Peresmian Peluncuran Pendidikan Dokter Spesialis Berbasis Rumah Sakit Pendidikan Sebagai Penyelenggara Utama (RSP-PU)
Bismillahirrahmanirrahim.
Assalamu’alaikum warahmatullahi wabarakatuh,
Selamat pagi,
Salam sejahtera bagi kita semuanya,
Om swastiastu,
Namo buddhaya,
Salam kebajikan.
Yang saya hormati para Menko, para Menteri, para Dekan Fakultas Kedokteran yang hadir, para Guru Besar, para Dokter;
Bapak-Ibu sekalian, Hadirin dan Undangan yang berbahagia.
Saya kira sudah sering saya sampaikan bahwa 10-15 tahun yang akan datang kita akan mendapatkan yang namanya bonus demografi, 68 persen penduduk usia produktif kita akan muncul, dan itu yang akan, kalau kita bisa menyiapkan, itu yang akan membawa Indonesia menuju negara maju. Tetapi, 68 persen usia produktif itu percuma, akan percuma kalau kesehatannya tidak baik. Oleh sebab itu, betul-betul, mati-matian kita harus menyiapkan ini, harus merencanakan ini, harus merombak hal-hal yang kurang, harus kita perbaiki semuanya.
Saya dalam enam bulan ini kalau ke daerah, secara mendadak saya masuk rumah sakit, kadang belok ke puskesmas. Saya senang bahwa alat-alat yang diperlukan, seperti misalnya USG, itu sudah ada di puskesmas. Saya senang mengenai ini. Masuk rumah sakit lagi, saya lihat baik di provinsi maupun kabupaten/kota sudah ada MRI, sudah ada mamografi, sudah ada Cath Lab.
Tapi selalu keluhan di daerah, utamanya di provinsi-provinsi kepulauan, selalu adalah dokter spesialis yang tidak ada. Ini menjadi PR besar kita menurut saya karena rasio dokter berbanding penduduk kita—saya juga kaget, saya tadi pagi baru baca—0,47 dari 1.000, peringkat 147 dunia, sangat rendah sekali. Di ASEAN kita peringkat sembilan, berarti masuk tiga besar tapi dari bawah. Ini problem angka-angka yang harus kita buka apa adanya.
Dan tadi Pak Menkes sudah menyampaikan bahwa dokter umum masih kurang 124.000, dokter spesialis masih kurang 29.000, jumlah yang tidak sedikit. Ini yang harus segera diisi. Jangan sampai peralatan yang tadi sudah sampai di kabupaten/kota, sudah sampai di provinsi tidak berguna gara-gara dokter spesialisnya yang tidak ada.
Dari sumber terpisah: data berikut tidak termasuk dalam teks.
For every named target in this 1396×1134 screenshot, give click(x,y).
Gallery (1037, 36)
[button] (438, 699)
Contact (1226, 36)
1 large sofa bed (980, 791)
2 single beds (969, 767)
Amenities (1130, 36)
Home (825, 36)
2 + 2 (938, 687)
Dan juga kita baru mampu mengeluarkan 2.700 dokter spesialis per tahun. Artinya memang sangat kurang sekali, ditambah lagi, masih ada tambahan, distribusinya yang tidak merata. Rata-rata dokter spesialis itu ada di Jawa dan di kota, 59 persen dokter spesialis itu terkonsentrasi di Pulau Jawa, 59 persen. Oleh sebab itu, tadi harus ada terobosan, kita harus membuat terobosan.
Dulu-dulu saya diberi masukan, “Begini, Pak, begini, Pak. Biasanya begini, Pak.” Sekarang ndak. Ini harus kita mulai, harus berani memulai.
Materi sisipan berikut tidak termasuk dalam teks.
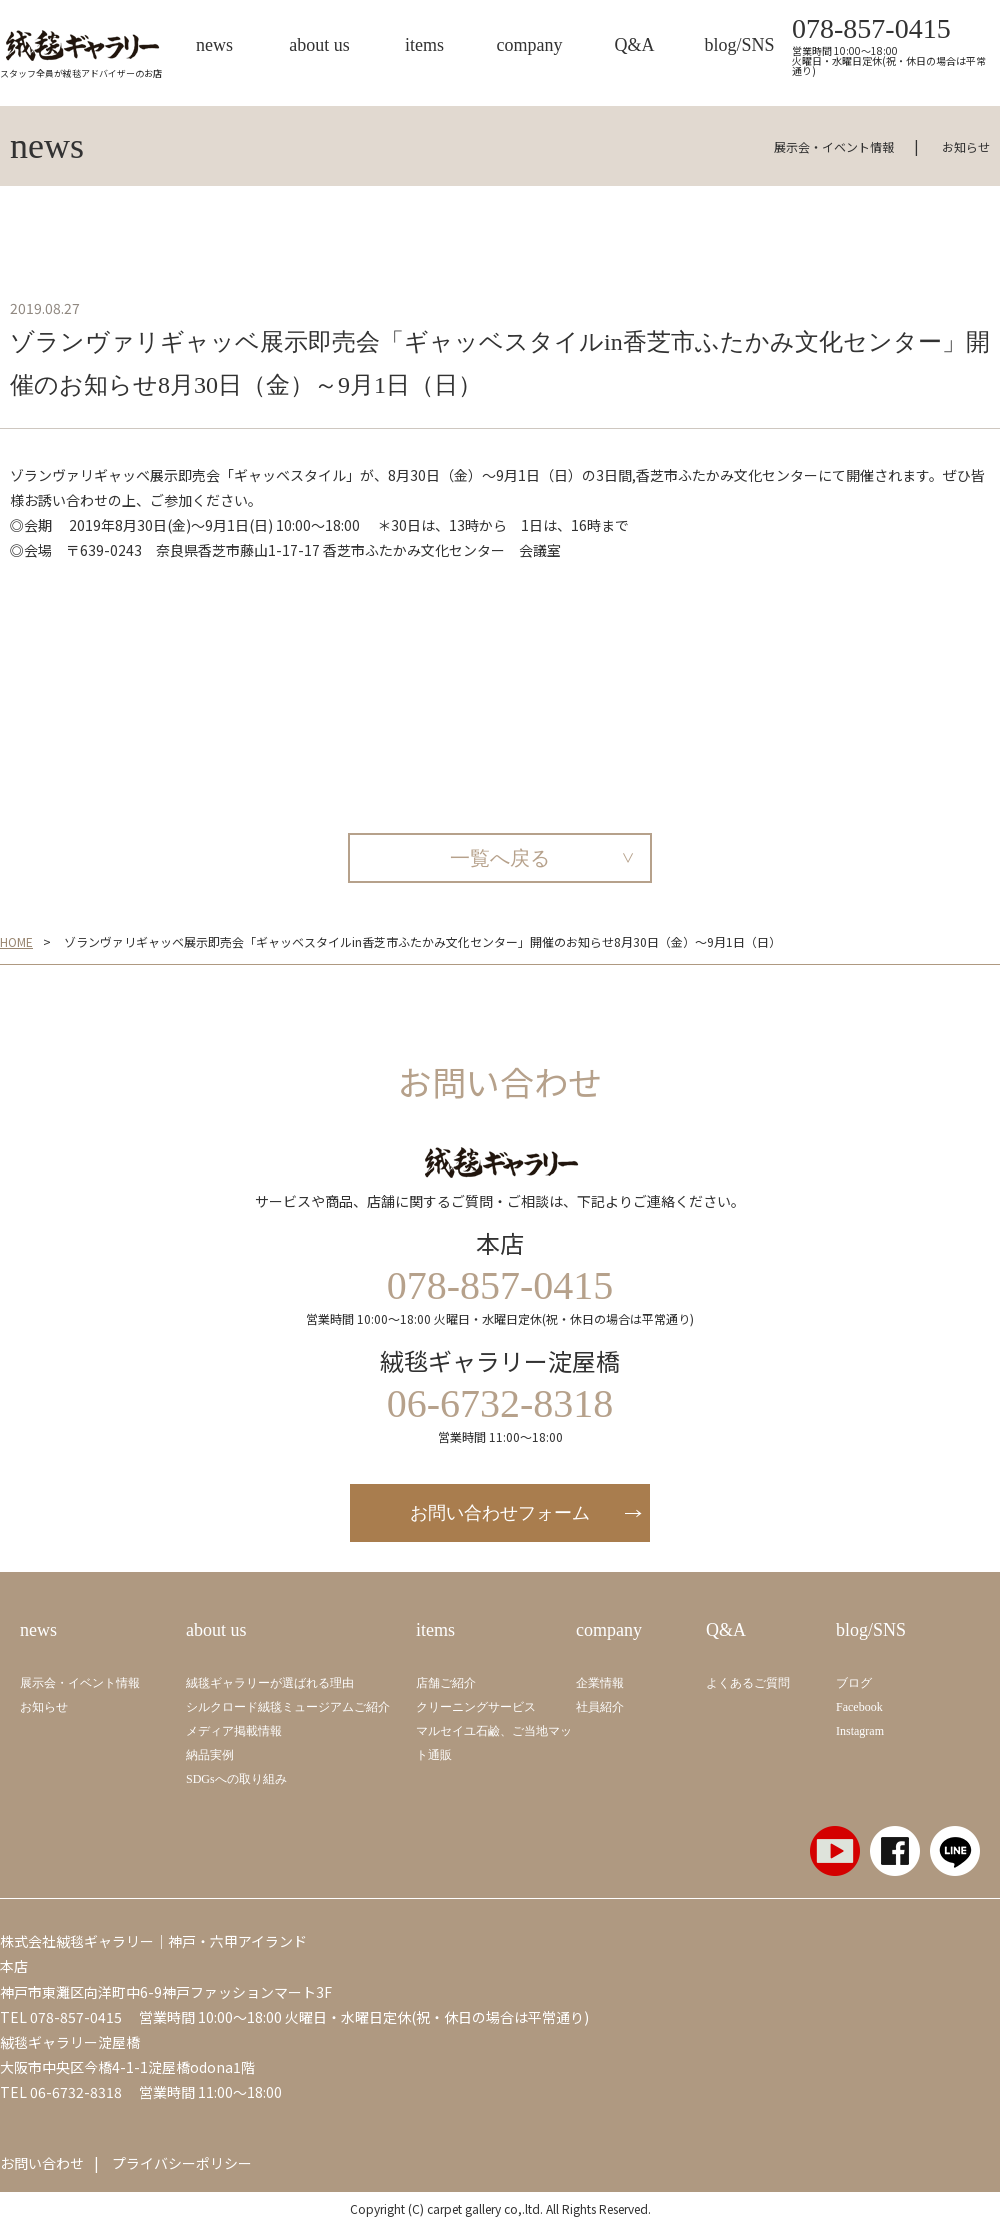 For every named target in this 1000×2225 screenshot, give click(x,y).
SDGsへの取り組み (236, 1779)
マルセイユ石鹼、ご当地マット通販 (494, 1743)
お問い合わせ (42, 2163)
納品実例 (210, 1755)
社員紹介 (600, 1707)
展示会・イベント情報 (834, 146)
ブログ (854, 1683)
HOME (16, 942)
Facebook (859, 1707)
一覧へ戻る (500, 858)
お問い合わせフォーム (500, 1513)
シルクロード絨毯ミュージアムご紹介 (288, 1707)
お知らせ (966, 146)
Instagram (860, 1731)
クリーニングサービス (476, 1707)
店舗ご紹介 (446, 1683)
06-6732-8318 (76, 2092)
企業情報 (600, 1683)
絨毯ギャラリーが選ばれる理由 (270, 1683)
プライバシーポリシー (182, 2163)
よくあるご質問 (748, 1683)
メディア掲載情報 (234, 1731)
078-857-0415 (871, 29)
Tadi disampaikan oleh Menteri Kesehatan, ada 24 fakultas kedokteran dan ada 420 rumah sakit. Oleh sebab itu, dua “mesin” ini harus dijalankan bersama-sama agar segera menghasilkan dokter spesialis yang sebanyak-banyaknya dengan standar-standar internasional.
Tadi dari ACGME telah menyampaikan akan membantu kita. Saya kira standar Royal College of London, ACGME, itu standar-standar yang ingin kita ambil.
Kita memang harus mempunya mimpi yang tinggi. Jangan sampai standar kita standar nasional. (Harus) standar internasional.
Mengenai rumah sakit-rumah sakit yang belum dikirim baik MRI, Cath Lab, mamografi—apa lagi?—di puskesmas yang belum ada USG, EKG yang akan dikirim lagi, ini betul-betul nanti segera bisa terlaksana. Tentu tidak dalam masa pemerintahan saya, (tapi) pada masa pemerintahan Presiden baru, betul-betul semuanya terlaksana, dan bonus demografi 68 persen usia produktif tadi betul-betul bermanfaat bagi negara ini untuk melompat maju, kita menjadi negara maju dengan GDP ekonomi yang baik, dengan GDP per kapita yang tinggi sesuai dengan yang dimiliki negara-negara maju.
Saya rasa itu yang ingin saya sampaikan dalam kesempatan yang baik ini. Dan dengan mengucap bismillahirrahmanirrahim, pada pagi hari ini secara resmi saya luncurkan Pendidikan Dokter Spesialis Berbasis Rumah Sakit Pendidikan Sebagai Penyelenggara Utama.
Terima kasih.
Wassalamu’alaikum warahmatullahi wabarakatuh.